The telephone is torture. It doesn't ring, and his stomach grows holes. It does ring, and he can't dare get his hopes up.
It's ringing now, and the maid is saying, "Shah residence," and there's something in her voice, a here-we-go-again aria, as she tells 58-year-old Bipin Shah he'd better take this one.
Britain. Italy. France. Australia. The whole of the U.S. The call could be from anywhere. Bipin Shah's bounty hunters, chasing a $2 million reward, are scattered around the world. The multimillionaire Philadelphia banker, who helped develop automated-teller systems, has 100 Sherlocks sniffing trails, rummaging through trash and cashing in chits with official sources. Each one scrabbling to find Shah's abducted daughters--Sarah is 8, and Genevieve 6--and claim the prize.

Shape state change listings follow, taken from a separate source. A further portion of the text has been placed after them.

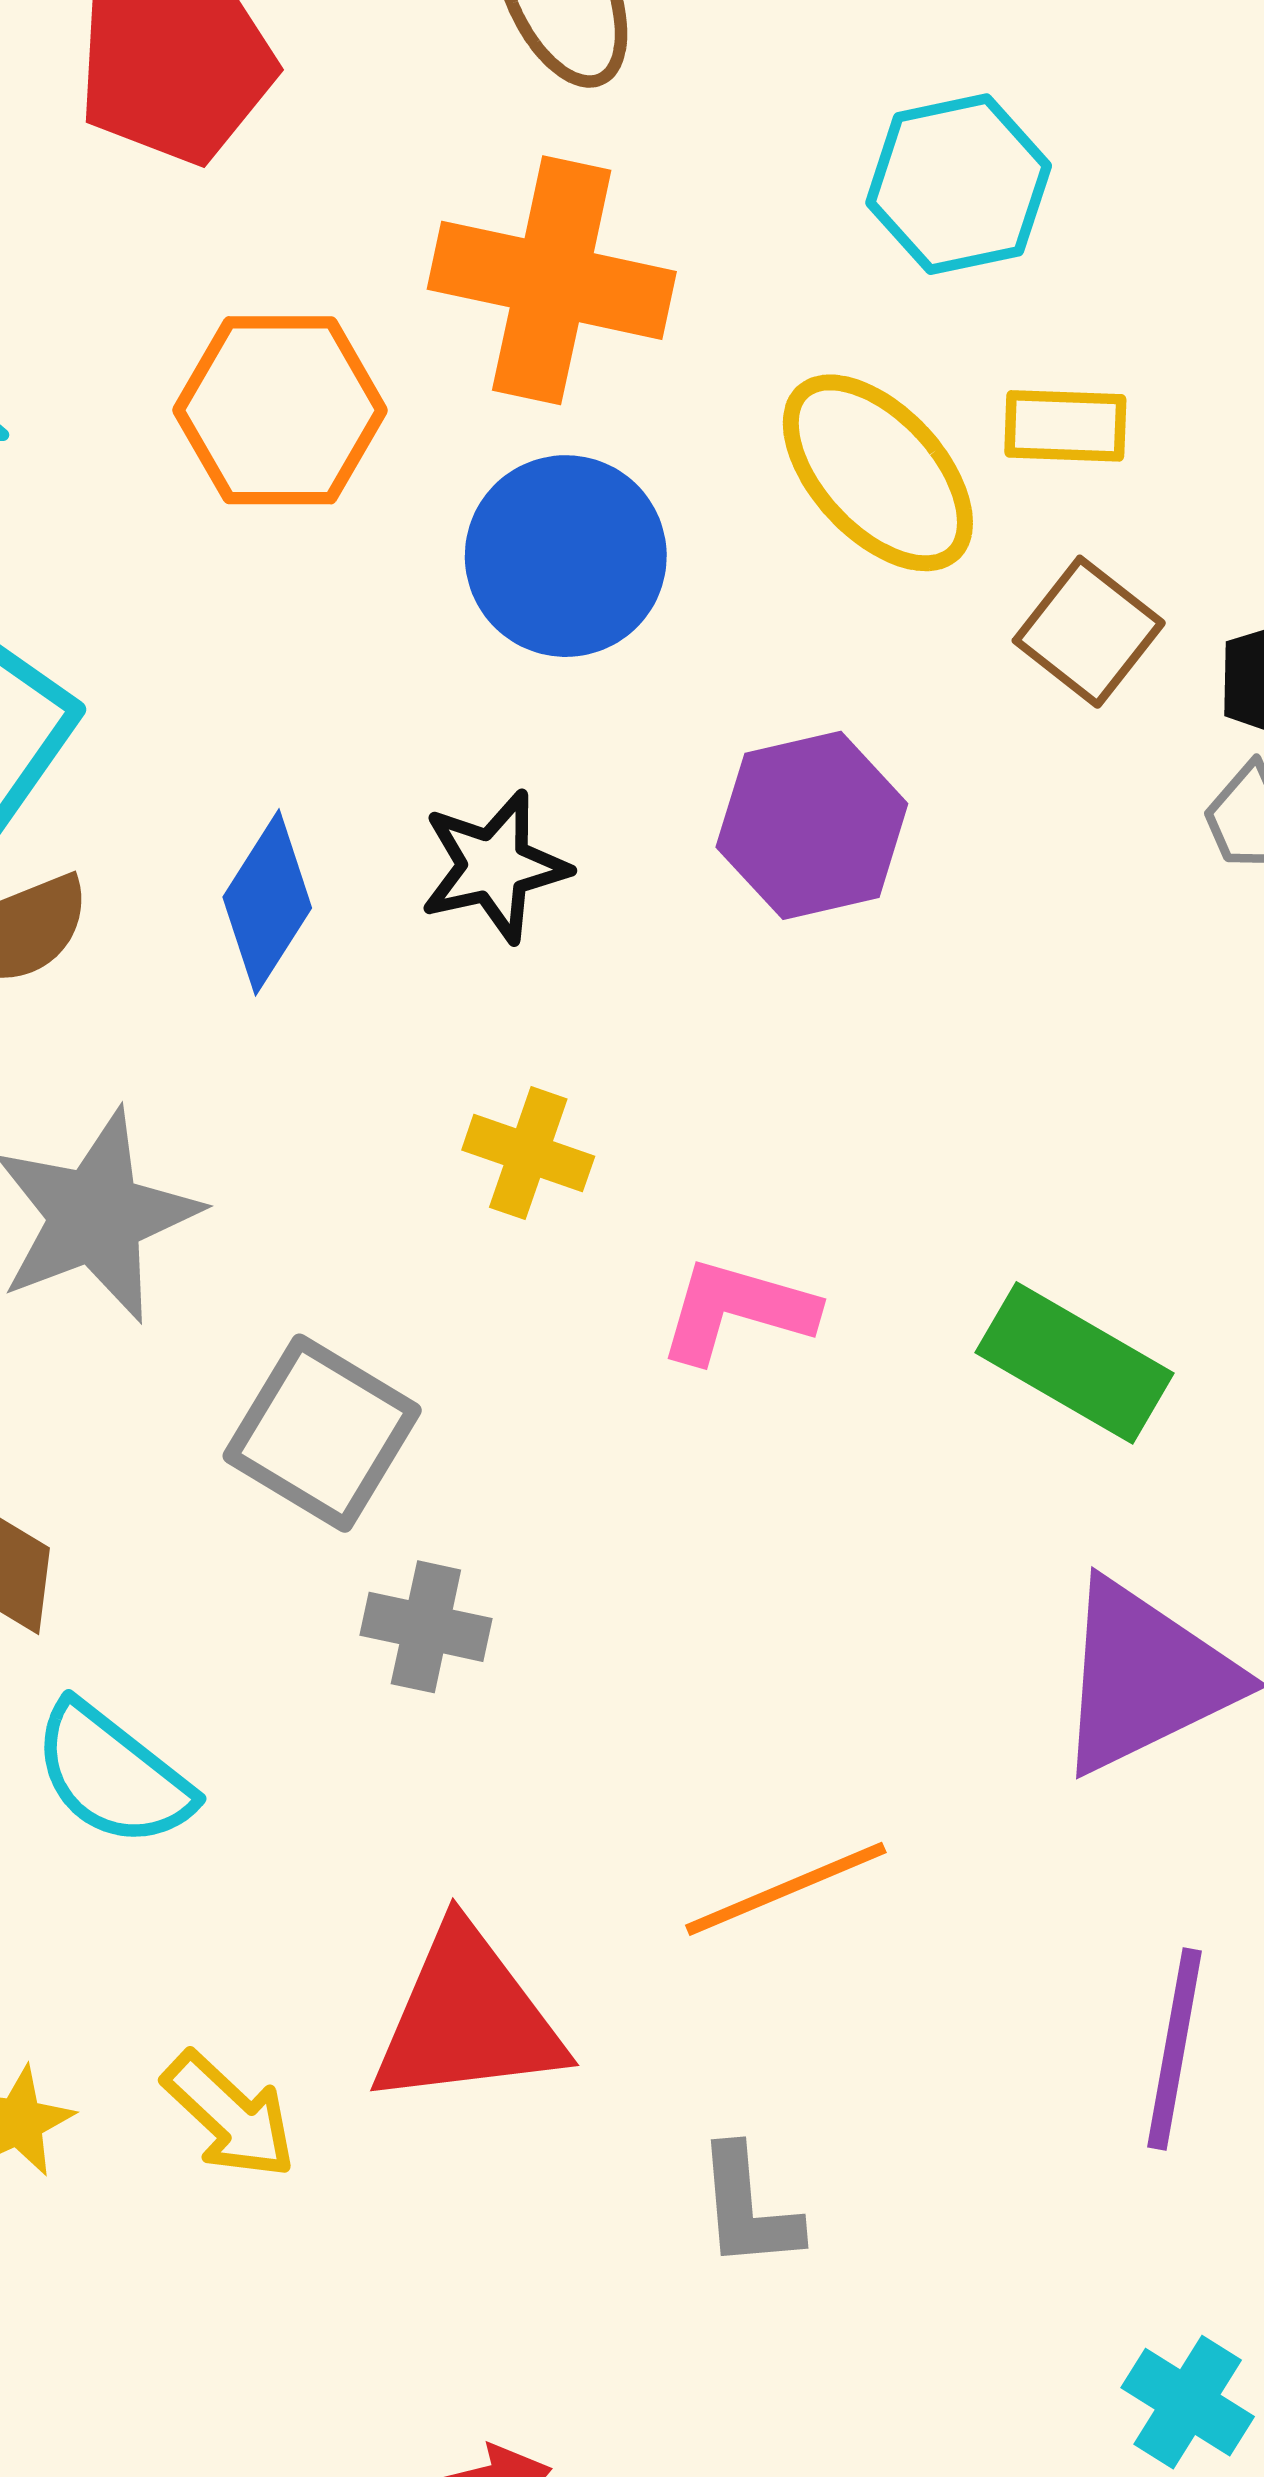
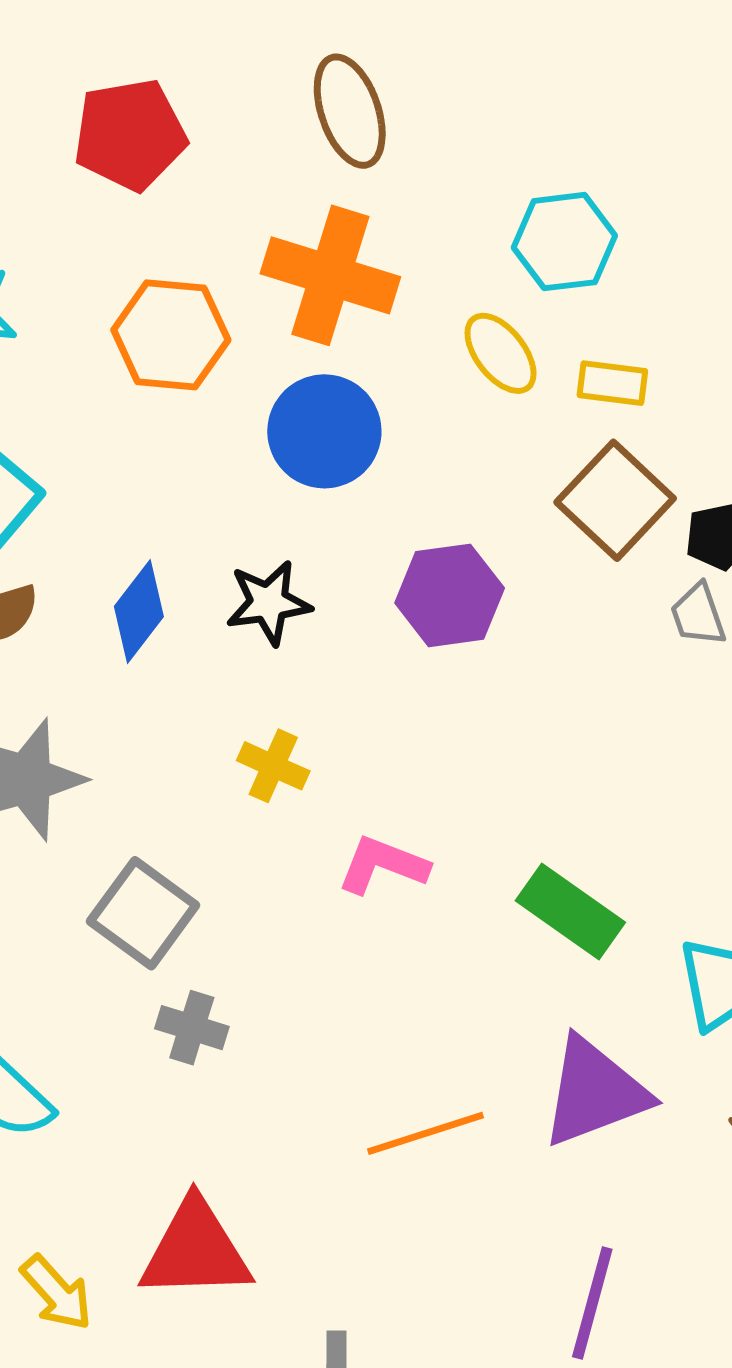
yellow ellipse: (878, 473) -> (501, 353), moved, size x0.7
brown square: (1089, 632) -> (615, 500), size x1.4
orange line: (786, 1889) -> (426, 1133), moved

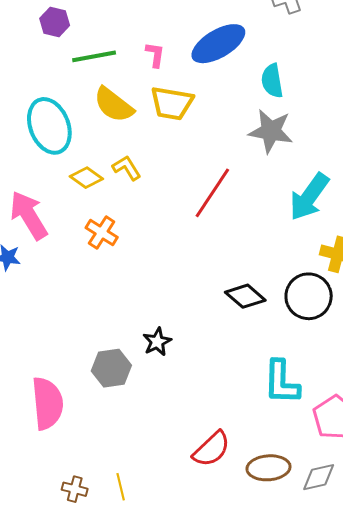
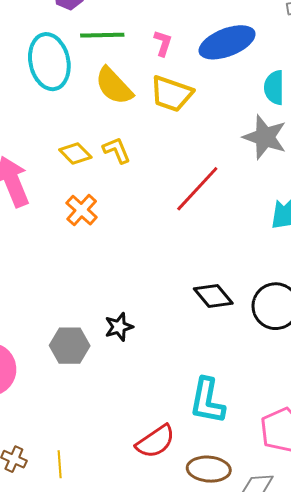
cyan ellipse: (49, 126) -> (49, 62), moved
cyan L-shape: (282, 382) -> (207, 401), moved

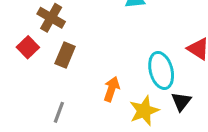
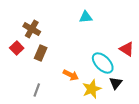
cyan ellipse: (161, 70) -> (103, 63), turned -30
orange arrow: (112, 89) -> (71, 75), turned 98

Shah takes the call in the living room of his three-story, seven-bedroom manse near Philadelphia, surrounded by those daughters. Photos of them are on every desk, every table, every single available flat surface, a gallery of big bright eyes and little-girl smiles.
This call is from France. One of the bounty hunters checking in. He has found the home of someone who might have been in contact with Shah's ex-wife, and the detective is sitting on the house now, waiting it out. He and Shah share notes and plot strategy.
Could this be it? Could this be the lead Bipin Shah has been waiting for since last June, when his ex-wife snatched the kids and ran?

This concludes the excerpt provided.